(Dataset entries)
★ ★ ★ ★ ★

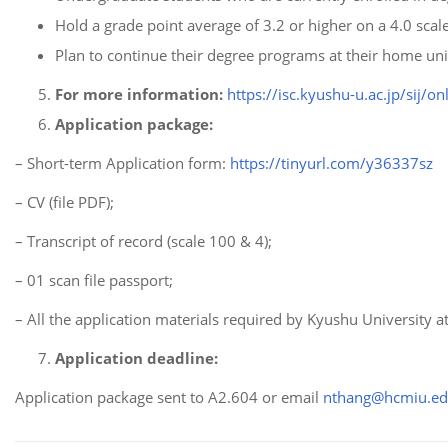
Hold a grade point average of 3.2 or higher on a 4.0 scale
Plan to continue their degree programs at their home univ
For more information:
https://isc.kyushu-u.ac.jp/sij/o
Application package:
– Short-term Application form:
https://tinyurl.com/y36337sz
– CV (file PDF);
– Transcript of record (scale 100 & 4);
– 01 scan file passport;
– All the application materials required by Kyushu University at
Application deadline:
Application package sent to A2.604 or email
nthang@hcmiu.ed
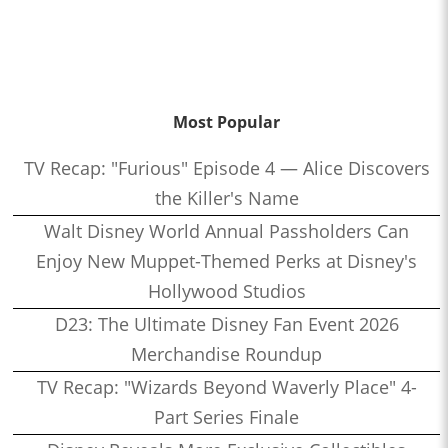
Most Popular
TV Recap: "Furious" Episode 4 — Alice Discovers
the Killer's Name
Walt Disney World Annual Passholders Can
Enjoy New Muppet-Themed Perks at Disney's
Hollywood Studios
D23: The Ultimate Disney Fan Event 2026
Merchandise Roundup
TV Recap: "Wizards Beyond Waverly Place" 4-
Part Series Finale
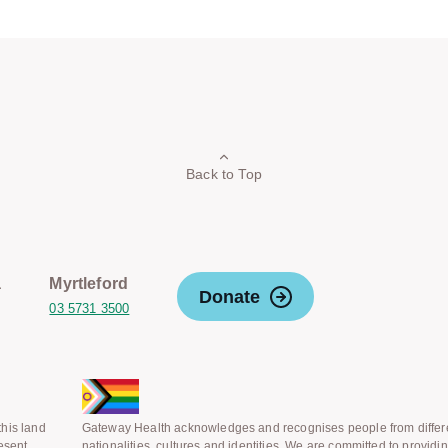
Back to Top
a
Myrtleford
Donate
03 5731 3500
his land
Gateway Health acknowledges and recognises people from differ
esent
nationalities, cultures and identities. We are committed to providi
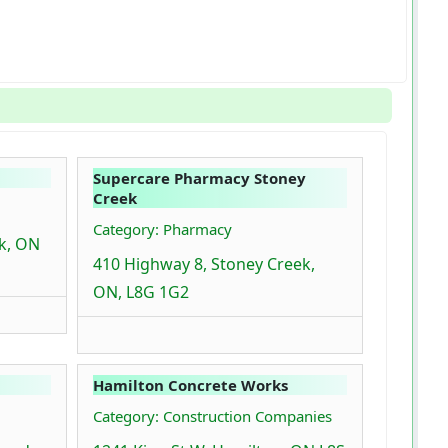
Supercare Pharmacy Stoney
Creek
Category: Pharmacy
ek, ON
410 Highway 8, Stoney Creek,
ON, L8G 1G2
Hamilton Concrete Works
Category: Construction Companies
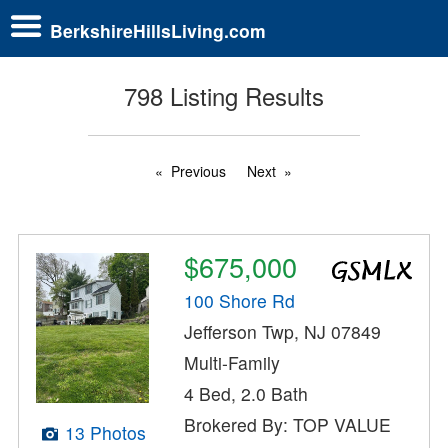
BerkshireHillsLiving.com
798 Listing Results
Previous
Next
$675,000
100 Shore Rd
Jefferson Twp, NJ 07849
Multi-Family
4 Bed, 2.0 Bath
Brokered By: TOP VALUE
13 Photos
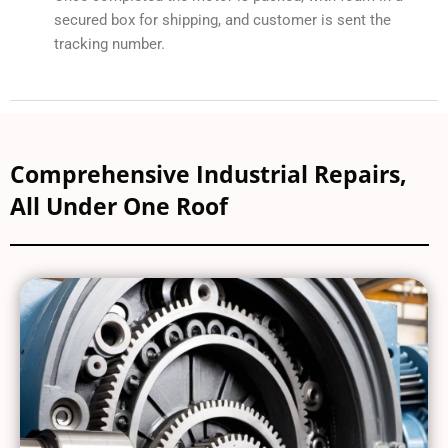
secured box for shipping, and customer is sent the
tracking number.
Comprehensive Industrial Repairs,
All Under One Roof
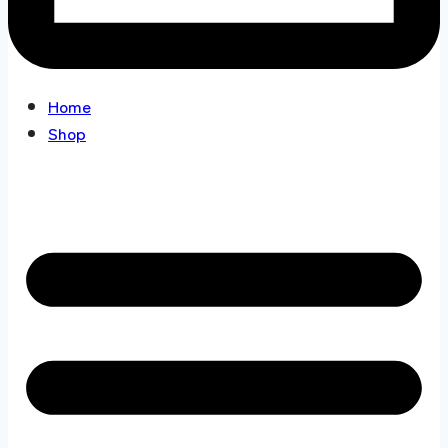
Home
Shop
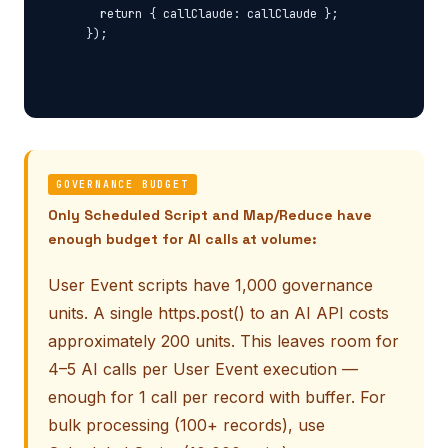
    return { callClaude: callClaude };

GOVERNANCE BUDGET
Only Scheduled Script and Map/Reduce have
enough budget for AI calls at volume:
User Event scripts have 1,000 governance
units. A single https.post() to an AI API costs
approximately 200 units. This leaves room for
4–5 AI calls per User Event execution —
enough for 1 call per record with buffer. For
bulk processing (100+ records), use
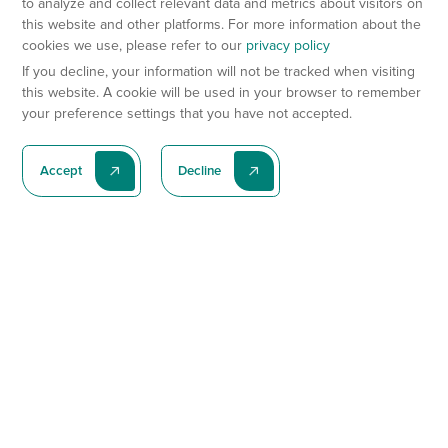
to analyze and collect relevant data and metrics about visitors on
this website and other platforms. For more information about the
cookies we use, please refer to our
privacy policy
If you decline, your information will not be tracked when visiting
this website. A cookie will be used in your browser to remember
your preference settings that you have not accepted.
Accept
Decline
Subscribe To Our Latest News
Subscribe
Preclinical Services
Animal Models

★ ★ ★ ★ ★

__What the task requires__
Look above for the line with "Brokered By: TOP VALUE" and the line with "GOVERNANCE BUDGET", then restate exactly those two lines and all lines between them, with no pictures.

__Result of the exercise__
Brokered By: TOP VALUE
13 Photos
secured box for shipping, and customer is sent the
tracking number.
Comprehensive Industrial Repairs,
All Under One Roof
Home
Shop
    return { callClaude: callClaude };

GOVERNANCE BUDGET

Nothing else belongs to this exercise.